* _What you should do_
Return every record exactly. Omit nothing.

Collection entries
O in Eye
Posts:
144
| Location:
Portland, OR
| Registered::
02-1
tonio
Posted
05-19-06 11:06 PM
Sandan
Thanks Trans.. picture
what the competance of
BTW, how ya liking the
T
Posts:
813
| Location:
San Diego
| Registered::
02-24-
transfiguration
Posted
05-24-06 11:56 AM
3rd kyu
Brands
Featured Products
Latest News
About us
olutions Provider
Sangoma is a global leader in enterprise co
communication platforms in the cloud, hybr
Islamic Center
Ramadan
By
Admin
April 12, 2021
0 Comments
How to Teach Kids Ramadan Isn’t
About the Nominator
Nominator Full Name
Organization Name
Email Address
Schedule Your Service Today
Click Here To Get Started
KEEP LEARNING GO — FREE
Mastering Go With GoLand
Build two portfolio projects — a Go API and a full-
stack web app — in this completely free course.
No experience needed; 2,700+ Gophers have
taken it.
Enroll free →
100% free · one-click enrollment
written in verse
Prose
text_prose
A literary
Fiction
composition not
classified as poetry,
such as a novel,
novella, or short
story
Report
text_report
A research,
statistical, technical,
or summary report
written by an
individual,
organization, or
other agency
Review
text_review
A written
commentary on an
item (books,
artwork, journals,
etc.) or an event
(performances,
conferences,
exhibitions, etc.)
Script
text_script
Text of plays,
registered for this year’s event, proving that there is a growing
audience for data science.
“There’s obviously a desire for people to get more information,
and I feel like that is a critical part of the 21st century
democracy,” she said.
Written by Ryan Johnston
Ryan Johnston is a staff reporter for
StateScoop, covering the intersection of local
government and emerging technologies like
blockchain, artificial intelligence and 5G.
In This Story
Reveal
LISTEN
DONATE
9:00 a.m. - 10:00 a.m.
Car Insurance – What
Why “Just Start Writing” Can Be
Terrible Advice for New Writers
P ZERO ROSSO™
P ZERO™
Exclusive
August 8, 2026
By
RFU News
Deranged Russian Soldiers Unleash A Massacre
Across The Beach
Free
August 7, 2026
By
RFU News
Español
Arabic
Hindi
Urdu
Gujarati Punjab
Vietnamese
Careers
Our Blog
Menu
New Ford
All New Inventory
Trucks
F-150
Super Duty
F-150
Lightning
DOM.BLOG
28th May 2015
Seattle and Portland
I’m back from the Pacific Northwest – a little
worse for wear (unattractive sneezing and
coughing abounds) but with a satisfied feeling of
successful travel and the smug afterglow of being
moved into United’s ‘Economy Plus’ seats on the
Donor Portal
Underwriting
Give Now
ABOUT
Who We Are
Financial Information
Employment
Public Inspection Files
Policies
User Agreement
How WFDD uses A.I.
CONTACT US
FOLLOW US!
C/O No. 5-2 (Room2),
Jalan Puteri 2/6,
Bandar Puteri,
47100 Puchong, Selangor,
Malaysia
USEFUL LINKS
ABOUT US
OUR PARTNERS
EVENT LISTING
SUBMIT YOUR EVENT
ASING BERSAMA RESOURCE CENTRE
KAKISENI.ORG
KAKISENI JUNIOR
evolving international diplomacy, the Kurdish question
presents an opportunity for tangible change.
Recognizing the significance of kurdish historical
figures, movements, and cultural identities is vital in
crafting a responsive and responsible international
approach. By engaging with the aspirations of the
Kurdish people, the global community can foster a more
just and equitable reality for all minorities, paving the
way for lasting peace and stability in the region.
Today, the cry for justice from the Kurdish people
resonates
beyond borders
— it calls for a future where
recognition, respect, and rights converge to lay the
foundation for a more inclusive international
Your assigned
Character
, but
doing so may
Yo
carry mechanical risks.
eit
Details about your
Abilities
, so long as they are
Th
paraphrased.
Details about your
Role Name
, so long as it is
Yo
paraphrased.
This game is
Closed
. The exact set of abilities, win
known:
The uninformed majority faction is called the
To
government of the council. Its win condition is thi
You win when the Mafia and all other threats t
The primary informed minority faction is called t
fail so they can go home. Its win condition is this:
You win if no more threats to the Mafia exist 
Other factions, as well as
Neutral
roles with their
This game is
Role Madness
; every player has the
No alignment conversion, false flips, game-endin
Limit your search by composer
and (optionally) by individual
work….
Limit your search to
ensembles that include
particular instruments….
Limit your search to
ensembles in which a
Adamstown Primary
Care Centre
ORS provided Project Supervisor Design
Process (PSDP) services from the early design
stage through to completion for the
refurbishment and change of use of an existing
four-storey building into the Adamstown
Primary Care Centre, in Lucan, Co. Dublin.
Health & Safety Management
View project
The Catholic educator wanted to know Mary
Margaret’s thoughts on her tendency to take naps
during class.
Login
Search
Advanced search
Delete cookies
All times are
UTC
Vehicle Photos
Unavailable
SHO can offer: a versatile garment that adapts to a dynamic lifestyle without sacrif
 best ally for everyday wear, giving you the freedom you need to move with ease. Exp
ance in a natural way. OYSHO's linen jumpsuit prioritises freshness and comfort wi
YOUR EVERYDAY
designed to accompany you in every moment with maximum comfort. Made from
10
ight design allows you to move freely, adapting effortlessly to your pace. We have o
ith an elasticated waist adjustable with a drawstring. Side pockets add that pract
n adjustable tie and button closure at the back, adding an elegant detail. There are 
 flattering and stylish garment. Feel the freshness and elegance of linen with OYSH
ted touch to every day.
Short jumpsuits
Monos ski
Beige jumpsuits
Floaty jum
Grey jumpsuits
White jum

* _Solution for this task_
O in Eye
Posts:
144
| Location:
Portland, OR
| Registered::
02-1
tonio
Posted
05-19-06 11:06 PM
Sandan
Thanks Trans.. picture
what the competance of
BTW, how ya liking the
T
Posts:
813
| Location:
San Diego
| Registered::
02-24-
transfiguration
Posted
05-24-06 11:56 AM
3rd kyu
Brands
Featured Products
Latest News
About us
olutions Provider
Sangoma is a global leader in enterprise co
communication platforms in the cloud, hybr
Islamic Center
Ramadan
By
Admin
April 12, 2021
0 Comments
How to Teach Kids Ramadan Isn’t
About the Nominator
Nominator Full Name
Organization Name
Email Address
Schedule Your Service Today
Click Here To Get Started
KEEP LEARNING GO — FREE
Mastering Go With GoLand
Build two portfolio projects — a Go API and a full-
stack web app — in this completely free course.
No experience needed; 2,700+ Gophers have
taken it.
Enroll free →
100% free · one-click enrollment
written in verse
Prose
text_prose
A literary
Fiction
composition not
classified as poetry,
such as a novel,
novella, or short
story
Report
text_report
A research,
statistical, technical,
or summary report
written by an
individual,
organization, or
other agency
Review
text_review
A written
commentary on an
item (books,
artwork, journals,
etc.) or an event
(performances,
conferences,
exhibitions, etc.)
Script
text_script
Text of plays,
registered for this year’s event, proving that there is a growing
audience for data science.
“There’s obviously a desire for people to get more information,
and I feel like that is a critical part of the 21st century
democracy,” she said.
Written by Ryan Johnston
Ryan Johnston is a staff reporter for
StateScoop, covering the intersection of local
government and emerging technologies like
blockchain, artificial intelligence and 5G.
In This Story
Reveal
LISTEN
DONATE
9:00 a.m. - 10:00 a.m.
Car Insurance – What
Why “Just Start Writing” Can Be
Terrible Advice for New Writers
P ZERO ROSSO™
P ZERO™
Exclusive
August 8, 2026
By
RFU News
Deranged Russian Soldiers Unleash A Massacre
Across The Beach
Free
August 7, 2026
By
RFU News
Español
Arabic
Hindi
Urdu
Gujarati Punjab
Vietnamese
Careers
Our Blog
Menu
New Ford
All New Inventory
Trucks
F-150
Super Duty
F-150
Lightning
DOM.BLOG
28th May 2015
Seattle and Portland
I’m back from the Pacific Northwest – a little
worse for wear (unattractive sneezing and
coughing abounds) but with a satisfied feeling of
successful travel and the smug afterglow of being
moved into United’s ‘Economy Plus’ seats on the
Donor Portal
Underwriting
Give Now
ABOUT
Who We Are
Financial Information
Employment
Public Inspection Files
Policies
User Agreement
How WFDD uses A.I.
CONTACT US
FOLLOW US!
C/O No. 5-2 (Room2),
Jalan Puteri 2/6,
Bandar Puteri,
47100 Puchong, Selangor,
Malaysia
USEFUL LINKS
ABOUT US
OUR PARTNERS
EVENT LISTING
SUBMIT YOUR EVENT
ASING BERSAMA RESOURCE CENTRE
KAKISENI.ORG
KAKISENI JUNIOR
evolving international diplomacy, the Kurdish question
presents an opportunity for tangible change.
Recognizing the significance of kurdish historical
figures, movements, and cultural identities is vital in
crafting a responsive and responsible international
approach. By engaging with the aspirations of the
Kurdish people, the global community can foster a more
just and equitable reality for all minorities, paving the
way for lasting peace and stability in the region.
Today, the cry for justice from the Kurdish people
resonates
beyond borders
— it calls for a future where
recognition, respect, and rights converge to lay the
foundation for a more inclusive international
Your assigned
Character
, but
doing so may
Yo
carry mechanical risks.
eit
Details about your
Abilities
, so long as they are
Th
paraphrased.
Details about your
Role Name
, so long as it is
Yo
paraphrased.
This game is
Closed
. The exact set of abilities, win
known:
The uninformed majority faction is called the
To
government of the council. Its win condition is thi
You win when the Mafia and all other threats t
The primary informed minority faction is called t
fail so they can go home. Its win condition is this:
You win if no more threats to the Mafia exist 
Other factions, as well as
Neutral
roles with their
This game is
Role Madness
; every player has the
No alignment conversion, false flips, game-endin
Limit your search by composer
and (optionally) by individual
work….
Limit your search to
ensembles that include
particular instruments….
Limit your search to
ensembles in which a
Adamstown Primary
Care Centre
ORS provided Project Supervisor Design
Process (PSDP) services from the early design
stage through to completion for the
refurbishment and change of use of an existing
four-storey building into the Adamstown
Primary Care Centre, in Lucan, Co. Dublin.
Health & Safety Management
View project
The Catholic educator wanted to know Mary
Margaret’s thoughts on her tendency to take naps
during class.
Login
Search
Advanced search
Delete cookies
All times are
UTC
Vehicle Photos
Unavailable
SHO can offer: a versatile garment that adapts to a dynamic lifestyle without sacrif
 best ally for everyday wear, giving you the freedom you need to move with ease. Exp
ance in a natural way. OYSHO's linen jumpsuit prioritises freshness and comfort wi
YOUR EVERYDAY
designed to accompany you in every moment with maximum comfort. Made from
10
ight design allows you to move freely, adapting effortlessly to your pace. We have o
ith an elasticated waist adjustable with a drawstring. Side pockets add that pract
n adjustable tie and button closure at the back, adding an elegant detail. There are 
 flattering and stylish garment. Feel the freshness and elegance of linen with OYSH
ted touch to every day.
Short jumpsuits
Monos ski
Beige jumpsuits
Floaty jum
Grey jumpsuits
White jum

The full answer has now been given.